CLR cover

Problem 30: Words with Singleton Variables

\( \def\sa#1{\tt{#1}} \def\Al{\tt{A}} \def\alph{\mathit{alph}} \)

The problem shows the flexibility of the border table notion and of the fast algorithm computing this table. Having such a table is a valuable element to design efficient pattern matching, searching here for patterns with a variable.

We consider words over the alphabet $\Al=\{\sa{a},\sa{b},\dots\}$ in which letters are considered as singleton variables, that is, each letter represents a distinct unknown letter of the alphabet.

Two words $u$ and $v$ are said to be equivalent, denoted as $u \equiv v$, if there is a bijective letter-to-letter morphism $h:\alph(u)^*\rightarrow \alph(v)^*$ for which $h(u)=v$. For example, $\sa{aacbaba}\equiv\sa{bbdabab}$ through the morphism $h$ on $\Al^*$ to itself defined by $h(\sa{a})=\sa{b}$, $h(\sa{b})=\sa{a}$, $h(\sa{c})=\sa{d}$ and $h(\sa{d})=\sa{c}$. When $\alph(u)=\alph(v)$ and $u \equiv v$ the words become equal after permuting thei r letters.
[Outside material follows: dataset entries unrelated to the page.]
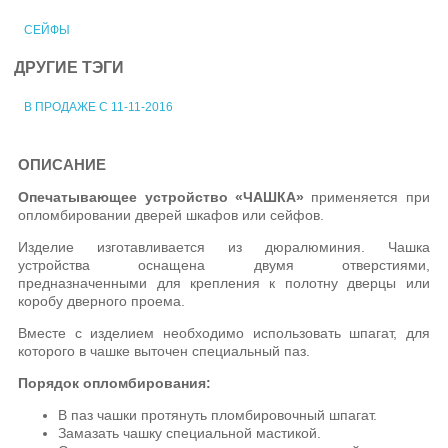
СЕЙФЫ
ДРУГИЕ ТЭГИ
В ПРОДАЖЕ С 11-11-2016
ОПИСАНИЕ
Опечатывающее устройство «ЧАШКА»
применяется при
опломбировании дверей шкафов или сейфов.
Изделие изготавливается из дюралюминия. Чашка
устройства оснащена двумя отверстиями,
предназначенными для крепления к полотну дверцы или
коробу дверного проема.
Вместе с изделием необходимо использовать шпагат, для
которого в чашке выточен специальный паз.
Порядок опломбирования:
В паз чашки протянуть пломбировочный шпагат.
Замазать чашку специальной мастикой.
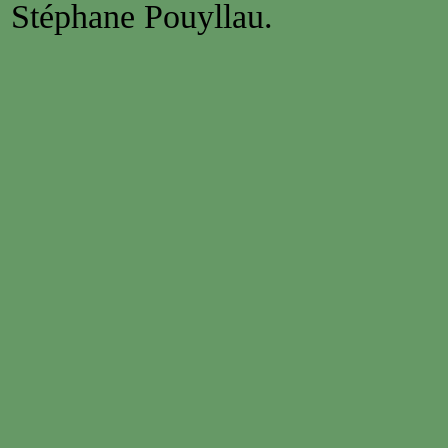
Stéphane Pouyllau.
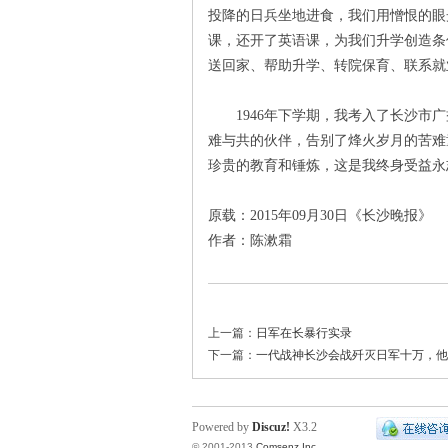
投降的日兵坐地进食，我们用憎恨的眼
课，还开了英语课，为我们升学创造条
送回家、帮助升学、转院保育、联系就
1946年下学期，我考入了长沙市广
难与共的伙伴，告别了烽火岁月的苦难
珍贵的教育和锤炼，这是我终身受益永
|
原载：2015年09月30日《长沙晚报》
作者：陈漱霜
上一篇：
日军在长暴行实录
下一篇：
一代战神长沙会战歼灭日军十万，他
长
Powered by
Discuz!
X3.2
© 2001-2013
Comsenz Inc.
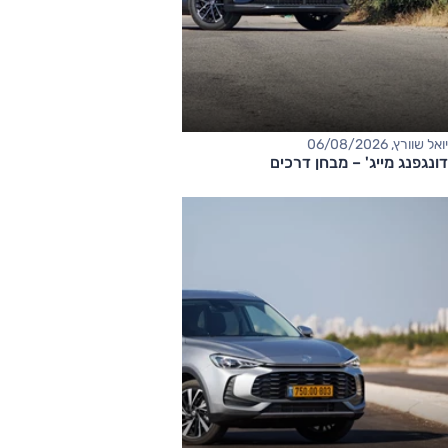
יואל שוורץ, 06/08/2026
דונגפנג מייג' – מבחן דרכים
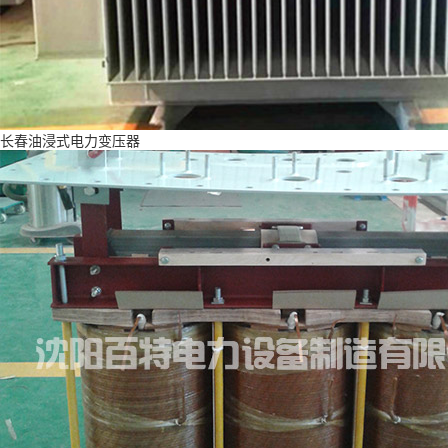
长春油浸式电力变压器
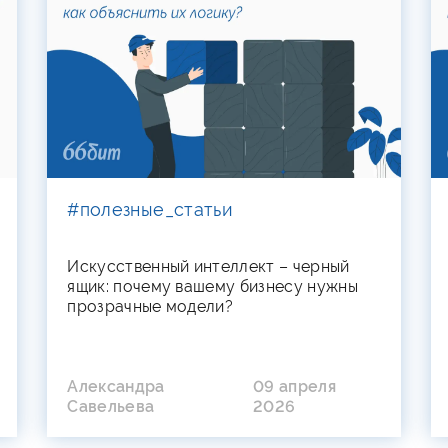
#полезные_статьи
Искусственный интеллект – черный
ящик: почему вашему бизнесу нужны
прозрачные модели?
Александра
09 апреля
Савельева
2026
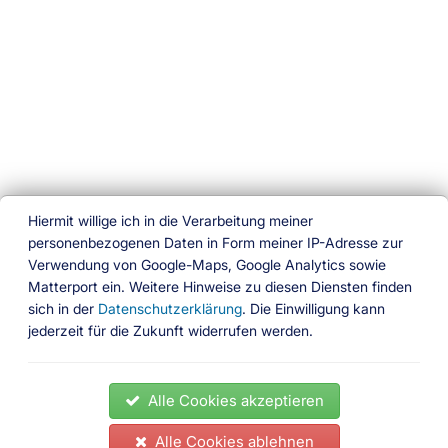
Hiermit willige ich in die Verarbeitung meiner
personenbezogenen Daten in Form meiner IP-Adresse zur
Verwendung von Google-Maps, Google Analytics sowie
Ferien am Wasser
Matterport ein. Weitere Hinweise zu diesen Diensten finden
sich in der
Datenschutzerklärung
. Die Einwilligung kann
Das besondere Buchungsportal
jederzeit für die Zukunft widerrufen werden.
Folgen Sie uns
News
Ferienhäuser
Ferienwohnungen
Hausboote
Alle Cookies akzeptieren
Gedöns Shop
Partner
Impressum
Kontakt
AGB
Datenschutz
Widerrufsrecht
Zahlungsbedingungen
Alle Cookies ablehnen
The pattern-matching problem is naturally redefined as follows: given a pattern word $x$ and a text $y$, check if a factor $z$ of $y$ is equivalent to $x$: $z \equiv x$. For example, the pattern $x=\sa{aacbaba}$ occurs in $y=\sa{babbdababbacb}$ because its factor $z=\sa{bbdabab}$ is equivalent to $x$.

Assume the alphabet is sortable in linear time. Design a linear-time algorithm that searches a text for a pattern with singleton variables.
Design a notion of border table adequate to the problem.

References

  • B. S. Baker. Parameterized pattern matching: Algorithms and applications. J. Comput. Syst. Sci., 52(1):28-42, 1996.